In her Soho show, Mittal performed a skit about the time she was propositioned for a threesome after a show. It’s a funny yarn, the audience roared with laughter at the story as she told it, but Mittal admitted that at the time, it was “terrifying”.

It was a story she refused to tell her mother in fear of her worrying about the career path she had chosen.

“It is one of those things, it needs to brew for a bit, but that’s why older women are always funny,” she laughed. “This job, it doesn’t depend on looks and as you get older, you get more stories and give less s**ts.

“I’m really looking forward to ageing. I can’t wait. I want to live long and be on stage and tell more jokes and more truths and that’s something I’m so excited about.”

The conversation turns to her experiences of being a woman in the industry; it doesn’t sound like it has been a particularly easy ride, but Mittal is eager to encourage more women to take it up.

“There is a lot of drama; the producers, how you get slots, the way you get announced on stage, you know ‘the best tits in the business’, whatever,” she said. “Even if someone is talking over you or abusing you, my advice to any aspiring comedians would be just stand right there and stick with it.”

The hashtag that has been making news in the past week, #MeToo – a symbol of support and acknowledgement of sexual harassment directed at women since the Harvey Weinstein sex scandal has come to light – sparked strong emotions in Mittal.

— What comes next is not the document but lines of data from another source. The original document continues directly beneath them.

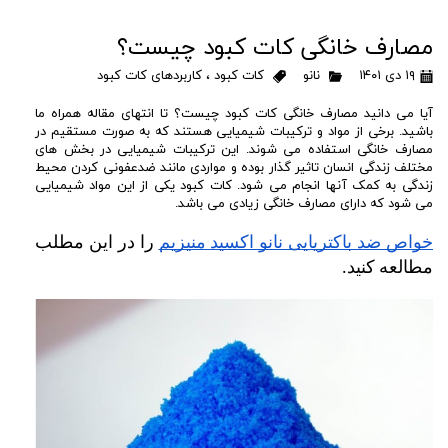
مصارف خانگی کات کبود چیست؟
۱۹ دی ۱۴۰۱
نانو
کات کبود
،
کاربردهای کات کبود
آیا می دانید مصارف خانگی کات کبود چیست؟ تا انتهای مقاله همراه ما
باشید. برخی از مواد و ترکیبات شیمیایی هستند که به صورت مستقیم در
مصارف خانگی استفاده می شوند. این ترکیبات شیمیایی در بخش های
مختلف زندگی انسان تاثیر گذار بوده و مواردی مانند ضدعفونی کردن محیط
زندگی به کمک آنها انجام می شود. کات کبود یکی از این مواد شیمیایی
می شود که دارای مصارف خانگی زیادی می باشد.
خواص ضد باکتریایی نانو اکسید منیزیم
 را در این مطلب 
مطالعه کنید.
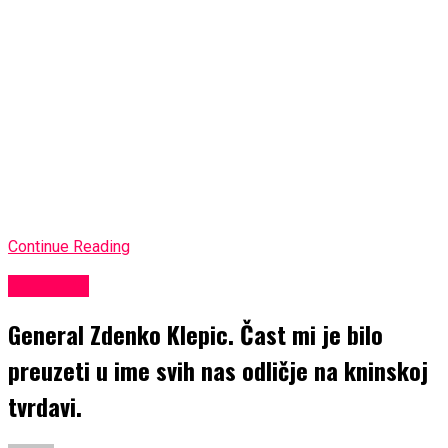
Continue Reading
KULTURA
General Zdenko Klepic. Čast mi je bilo
preuzeti u ime svih nas odličje na kninskoj
tvrdavi.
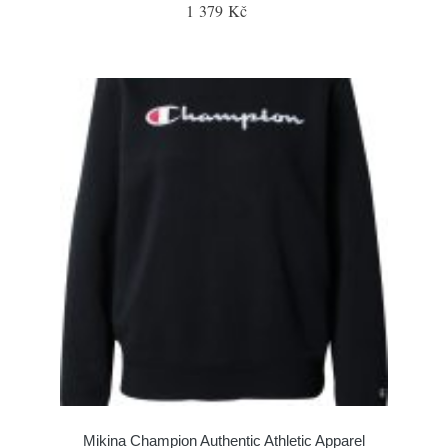
1 379 Kč
Mikina Champion Authentic Athletic Apparel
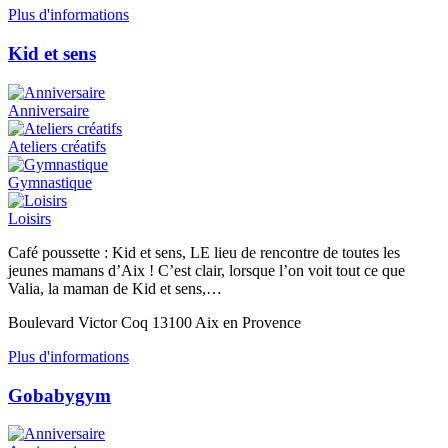
Plus d'informations
Kid et sens
Anniversaire
Ateliers créatifs
Gymnastique
Loisirs
Café poussette : Kid et sens, LE lieu de rencontre de toutes les
jeunes mamans d’Aix ! C’est clair, lorsque l’on voit tout ce que
Valia, la maman de Kid et sens,…
Boulevard Victor Coq 13100 Aix en Provence
Plus d'informations
Gobabygym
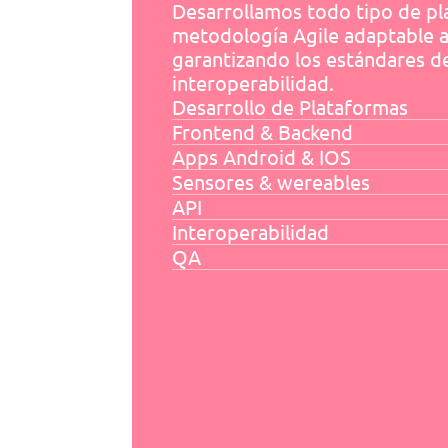
Desarrollamos todo tipo de pla
metodología Agile adaptable a 
garantizando los estándares de
interoperabilidad.
Desarrollo de Plataformas
Frontend & Backend
Apps Android & IOS
Sensores & wereables
API
Interoperabilidad
QA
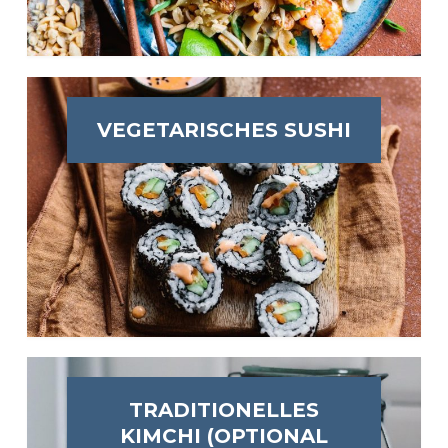
VEGETARISCHES SUSHI
TRADITIONELLES
KIMCHI (OPTIONAL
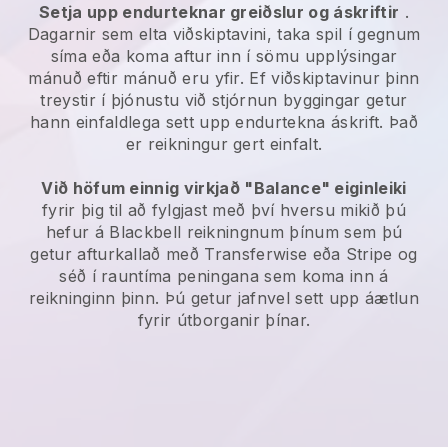
Setja upp endurteknar greiðslur og áskriftir
.
Dagarnir sem elta viðskiptavini, taka spil í gegnum
síma eða koma aftur inn í sömu upplýsingar
mánuð eftir mánuð eru yfir.
Ef viðskiptavinur þinn
treystir í þjónustu við stjórnun byggingar getur
hann einfaldlega sett upp endurtekna áskrift.
Það
er reikningur gert einfalt.
Við höfum einnig virkjað "Balance" eiginleiki
fyrir þig til að fylgjast með því hversu mikið þú
hefur á
Blackbell
reikningnum þínum sem þú
getur afturkallað með Transferwise eða Stripe og
séð í rauntíma peningana sem koma inn á
reikninginn þinn. Þú getur jafnvel sett upp áætlun
fyrir útborganir þínar.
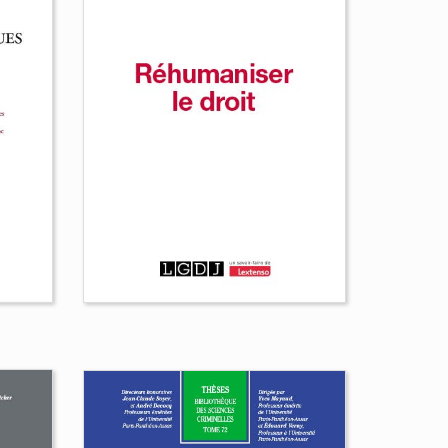
Droit de la « guerre
atypique »
e
Daniel Mainguy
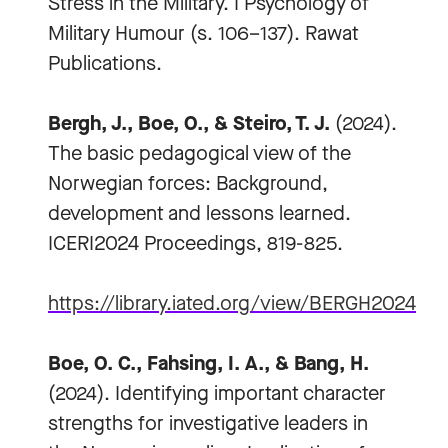
Stress in the Military. I Psychology of
Military Humour (s. 106–137). Rawat
Publications.
Bergh, J., Boe, O., & Steiro, T. J.
(2024).
The basic pedagogical view of the
Norwegian forces: Background,
development and lessons learned.
ICERI2024 Proceedings, 819-825.
https://library.iated.org/view/BERGH2024BA
Boe, O. C., Fahsing, I. A., & Bang, H.
(2024). Identifying important character
strengths for investigative leaders in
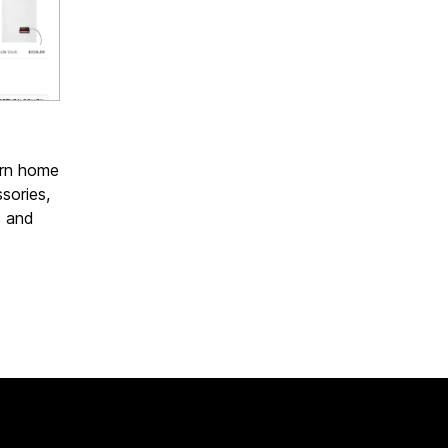
ern home
sories,
s and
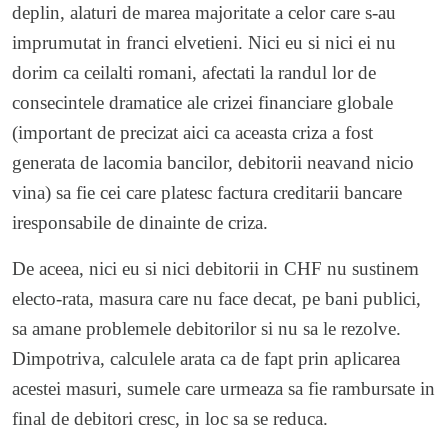
deplin, alaturi de marea majoritate a celor care s-au
imprumutat in franci elvetieni. Nici eu si nici ei nu
dorim ca ceilalti romani, afectati la randul lor de
consecintele dramatice ale crizei financiare globale
(important de precizat aici ca aceasta criza a fost
generata de lacomia bancilor, debitorii neavand nicio
vina) sa fie cei care platesc factura creditarii bancare
iresponsabile de dinainte de criza.
De aceea, nici eu si nici debitorii in CHF nu sustinem
electo-rata, masura care nu face decat, pe bani publici,
sa amane problemele debitorilor si nu sa le rezolve.
Dimpotriva, calculele arata ca de fapt prin aplicarea
acestei masuri, sumele care urmeaza sa fie rambursate in
final de debitori cresc, in loc sa se reduca.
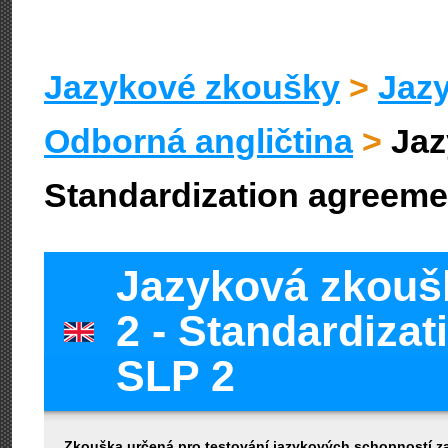
Jazykové zkoušky
>
Jazy
Odborná angličtina
>
Jaz
Standardization agreeme
Jazyková zkou
2 - Standardiza
SLP 2
Zkouška určená pro testování jazykových schopností z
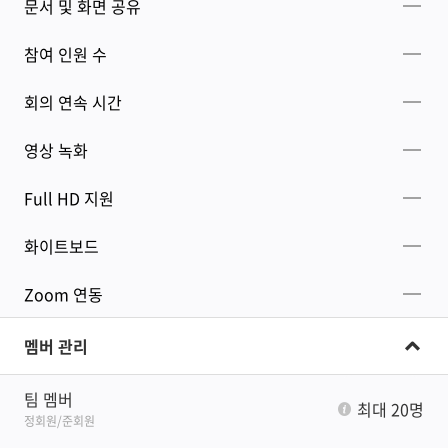
문서 및 화면 공유
참여 인원 수
회의 연속 시간
영상 녹화
Full HD 지원
화이트보드
Zoom 연동
멤버 관리
팀 멤버
최대 20명
정회원/준회원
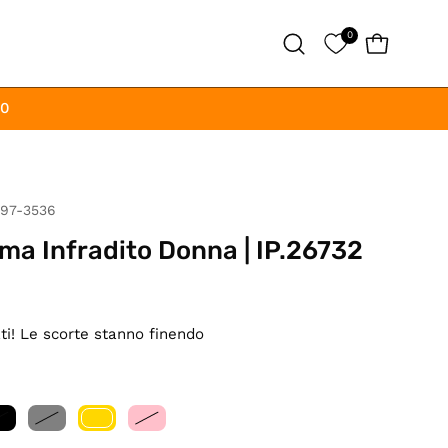
0
APRI CAR
Apri
la
barra
00
di
ricerca
97-3536
ma Infradito Donna | IP.26732
ati! Le scorte stanno finendo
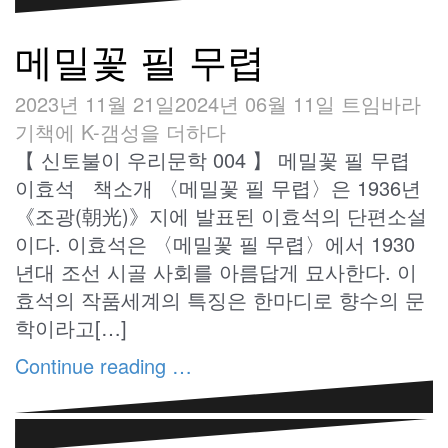
메밀꽃 필 무렵
2023년 11월 21일
2024년 06월 11일
트임바라
기
책에 K-갬성을 더하다
【 신토불이 우리문학 004 】 메밀꽃 필 무렵
이효석 책소개 〈메밀꽃 필 무렵〉은 1936년
《조광(朝光)》지에 발표된 이효석의 단편소설
이다. 이효석은 〈메밀꽃 필 무렵〉에서 1930
년대 조선 시골 사회를 아름답게 묘사한다. 이
효석의 작품세계의 특징은 한마디로 향수의 문
학이라고[…]
Continue reading …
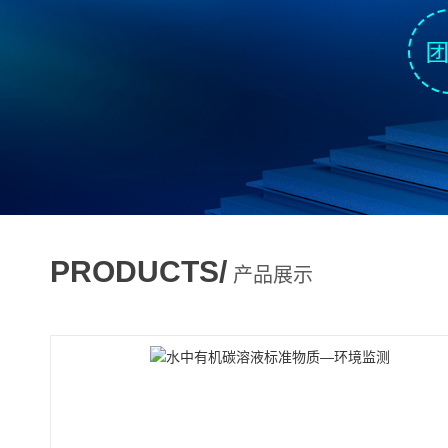
PRODUCTS/
产品展示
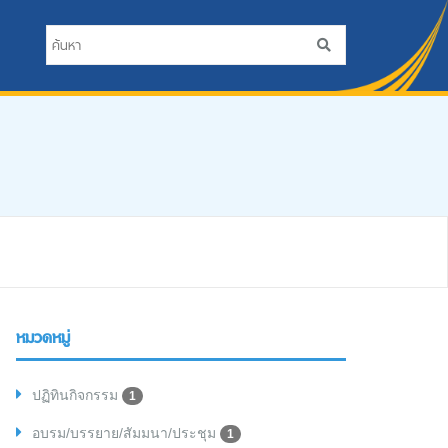
หมวดหมู่
ปฏิทินกิจกรรม
1
อบรม/บรรยาย/สัมมนา/ประชุม
1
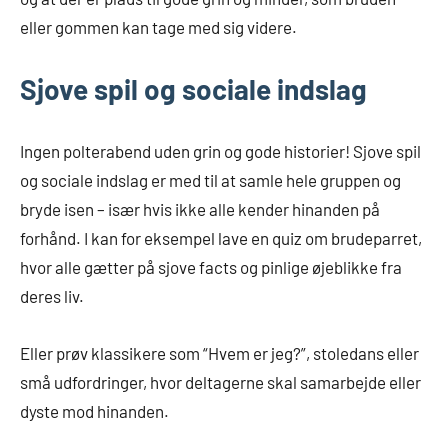
eller gommen kan tage med sig videre.
Sjove spil og sociale indslag
Ingen polterabend uden grin og gode historier! Sjove spil
og sociale indslag er med til at samle hele gruppen og
bryde isen – især hvis ikke alle kender hinanden på
forhånd. I kan for eksempel lave en quiz om brudeparret,
hvor alle gætter på sjove facts og pinlige øjeblikke fra
deres liv.
Eller prøv klassikere som “Hvem er jeg?”, stoledans eller
små udfordringer, hvor deltagerne skal samarbejde eller
dyste mod hinanden.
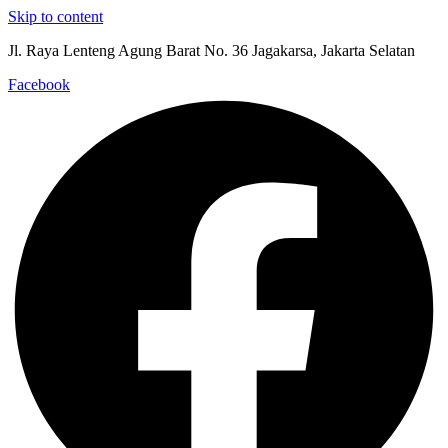
Skip to content
Jl. Raya Lenteng Agung Barat No. 36 Jagakarsa, Jakarta Selatan
Facebook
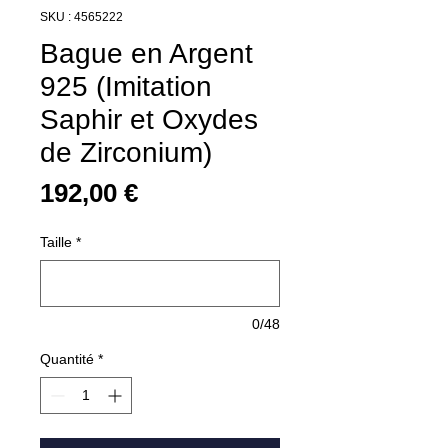
SKU : 4565222
Bague en Argent
925 (Imitation
Saphir et Oxydes
de Zirconium)
Prix
192,00 €
Taille
*
0/48
Quantité
*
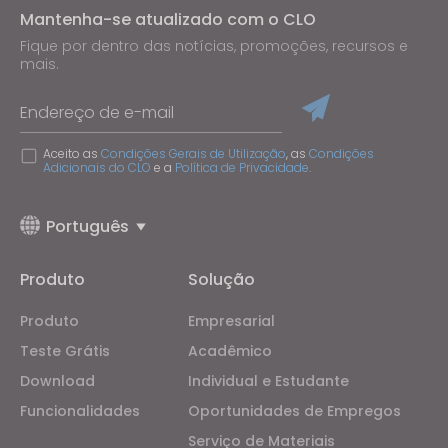
Mantenha-se atualizado com o CLO
Fique por dentro das notícias, promoções, recursos e
mais.
Endereço de e-mail
Aceito as
Condições Gerais de Utilização
, as
Condições
Adicionais do CLO
e a
Política de Privacidade
.
Português
Produto
Solução
Produto
Empresarial
Teste Grátis
Acadêmico
Download
Individual e Estudante
Funcionalidades
Oportunidades de Empregos
Serviço de Materiais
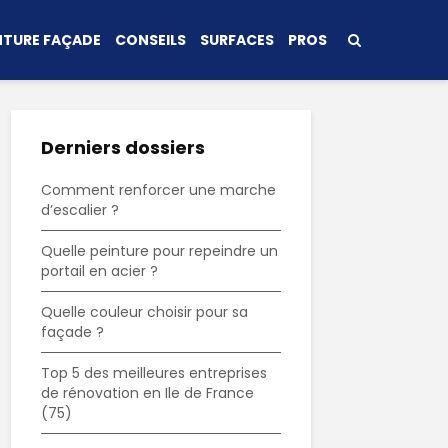
NTURE FAÇADE
CONSEILS
SURFACES
PROS
Derniers dossiers
Comment renforcer une marche
d’escalier ?
Quelle peinture pour repeindre un
portail en acier ?
Quelle couleur choisir pour sa
façade ?
Top 5 des meilleures entreprises
de rénovation en Ile de France
(75)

She said women face discrimination and harassment in any field, no matter where they are in the world.

“I think now EVERY interview with any powerful male should have the question ‘have you seen sexual harassment and discrimination in your field and what do you think should be done about it?’” she said. “That should get the attention of the men in power and maybe something can change.”

Mittal is from Mahim, a “really old” neighbourhood in Mumbai. She lives with her mother in a building that was originally home to her grandparents in 1937, when they moved from Pakistan to India.

She described the archaic structure as having high ceilings, thick walls and old tiles that are chipping away.

“I love it,” she said. Some of the many YouTube videos posted on her channel are filmed at her home – a place she and her friends love to hang out in.

Mittal hopes to keep touring and venture into television. A US tour is in the pipeline and she is in talks to continue her shows in the UK on a wider scale. However, she insisted that she would not leave India to live abroad. “My home is my mum,” she smiled. “I’ve become all very much about my mum."